Any of you regular readers out there might have noticed that I recently reviewed the two latest XtraWATT albums. These stand as my backward entry into ECM’s other sub-labels. I do, of course, plan to also explore WATT and CARMO in full on this site, although such reviews may be sporadic, mixed in as they will be with the most up-to-date ECMs, along with albums from farther afield.

Below is a list of all JAPO releases, hyperlinked to my reviews for your convenience.

JAPO 60001 Mal Waldron The Call (Feb 1971)
JAPO 60002 Abdullah Ibrahim African Piano (Oct 1969)
JAPO 60003 Barre Phillips For All It Is (Mar 1971)
JAPO 60004 Herbert Joos The Philosophy of the Fluegelhorn (Jul 1973)
JAPO 60005 Dollar Brand Ancient Africa (Jun 1972)
JAPO 60006 Bobby Naughton Understanding (Oct 1971)
JAPO 60007 Edward Vesala Nan Madol (Apr 1974)
JAPO 60008 Jiří Stivín & Rudolf Dašek System Tandem (May 1974)
JAPO 60009 Children At Play s/t (1973)
JAPO 60010 Enrico Rava “Quotation Marks” (Dec 1973, Apr 1974)
JAPO 60011 Magog s/t (Nov 1974)
JAPO 60012 OM Kirikuki (Oct 1975)
JAPO 60013 Manfred Schoof Quintet Scales (Aug 1976)
JAPO 60014 Larry Karush/Glen Moore May 24, 1976 (May 1976)
JAPO 60015 Herbert Joos Daybreak (Oct 1976)
JAPO 60016 OM Rautionaha (Dec 1976)
JAPO 60017 Stephan Micus Implosions (Mar 1977)
JAPO 60018 Ken Hyder’s Talisker Land Of Stone (Apr 1977)
JAPO 60019 Manfred Schoof Quintet Light Lines (Dec 1977)
JAPO 60020 Rena Rama Landscapes (Jun 1977)
JAPO 60021 Globe Unity Orchestra Improvisations (Sep 1977)
JAPO 60022 OM OM with Dom Um Romao (Aug 1977)
JAPO 60023 Lennart Åberg Partial Solar Eclipse (Sep 1977)
JAPO 60024 Contact Trio New Marks (Jan 1978)
JAPO 60025 George Gruntz Percussion Profiles (Sep 1977)
JAPO 60026 Stephan Micus Till The End Of Time (Jun 1978)
JAPO 60027 Globe Unity Compositions (Jan 1979)
JAPO 60028 Barry Guy Endgame (Apr 1979)
JAPO 60029 TOK Paradox (Jun 1979)
JAPO 60030 Manfred Schoof Quintet Horizons (Nov 1979)
JAPO 60031 AMM III It Had Been an Ordinary Enough Day… (Dec 1979)
JAPO 60032 OM Cerberus (Jan 1980)
JAPO 60033 Elton Dean Quintet Boundaries (Feb 1980)
JAPO 60034 Peter Warren Solidarity
JAPO 60035 Tom van der Geld/Children At Play Out Patients (Jul 1980)
JAPO 60036 Contact Trio Musik (Oct 1980)
JAPO 60037 Es herrscht Uhu im Land s/t (Dec 1980)
JAPO 60038 Stephan Micus Wings Over Water (Jan 1981)
JAPO 60039 The Globe Unity Orchestra Intergalactic Blow (Jun 1982)
JAPO 60040 Stephan Micus Listen to the Rain (Jun 1980, Jul 1983)
JAPO 60041 Stephan Micus East Of The Night (Jan 1985)

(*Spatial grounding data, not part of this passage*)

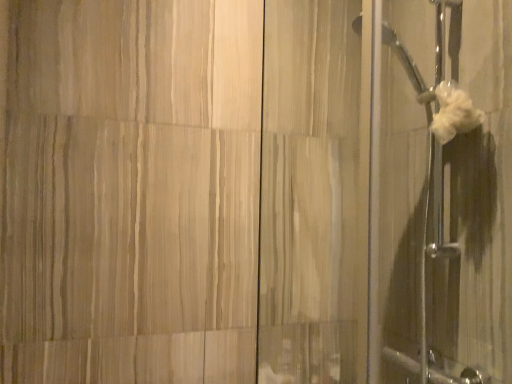 Question: Considering the relative sizes of white fluffy towel at upper right and white fabric at right in the image provided, is white fluffy towel at upper right smaller than white fabric at right?

Choices:
 (A) no
 (B) yes

Answer: (B)

Question: Is white fluffy towel at upper right bigger than white fabric at right?

Choices:
 (A) yes
 (B) no

Answer: (B)

Question: Considering the relative sizes of white fluffy towel at upper right and white fabric at right in the image provided, is white fluffy towel at upper right shorter than white fabric at right?

Choices:
 (A) no
 (B) yes

Answer: (B)

Question: From a real-world perspective, is white fluffy towel at upper right over white fabric at right?

Choices:
 (A) no
 (B) yes

Answer: (B)

Question: From the image's perspective, would you say white fluffy towel at upper right is positioned over white fabric at right?

Choices:
 (A) no
 (B) yes

Answer: (B)

Question: Is the position of white fluffy towel at upper right more distant than that of white fabric at right?

Choices:
 (A) yes
 (B) no

Answer: (A)

Question: Could you tell me if white fabric at right is facing white fluffy towel at upper right?

Choices:
 (A) yes
 (B) no

Answer: (A)

Question: From the image's perspective, is white fabric at right under white fluffy towel at upper right?

Choices:
 (A) no
 (B) yes

Answer: (B)

Question: Considering the relative sizes of white fabric at right and white fluffy towel at upper right in the image provided, is white fabric at right smaller than white fluffy towel at upper right?

Choices:
 (A) no
 (B) yes

Answer: (A)

Question: From a real-world perspective, is white fabric at right under white fluffy towel at upper right?

Choices:
 (A) no
 (B) yes

Answer: (B)

Question: Can you confirm if white fabric at right is thinner than white fluffy towel at upper right?

Choices:
 (A) no
 (B) yes

Answer: (A)

Question: Is white fabric at right behind white fluffy towel at upper right?

Choices:
 (A) no
 (B) yes

Answer: (A)

Question: Is white fabric at right bigger or smaller than white fluffy towel at upper right?

Choices:
 (A) big
 (B) small

Answer: (A)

Barry Guy: Endgame (JAPO 60028)

Endgame

Barry Guy
Endgame

Barry Guy bass
Howard Riley piano
John Stevens drums, cornet
Trevor Watts alto and soprano saxophones
Recorded April 1979 at Tonstudio Bauer, Ludwigsburg
Engineer: Martin Wieland
Produced by Steve Lake and Manfred Eicher

Bassist Barry Guy has always lurked in some of ECM’s most unexpected corners, and on this JAPO release from 1979 he joins pianist Howard Riley, drummer John Stevens, and saxophonist Trevor Watts for five freely improvised tracks of understated pandemonium. The titles of said tracks confuse more than they clarify, because the music speaks so well for itself. “The Y?” is a bubbling broth that gradually thickens into stew. Each musician seems to play in his own space, feeling out the dynamics of the scene before populating it with movements. Watts’s altoism is the boldest color of this spectrum, diving through his bandmates’ hoops with the ease of a dolphin. This leaves Guy to navigate Riley’s punctuations with strange tenderness, and Stevens to fill the void with his brilliant sputtering.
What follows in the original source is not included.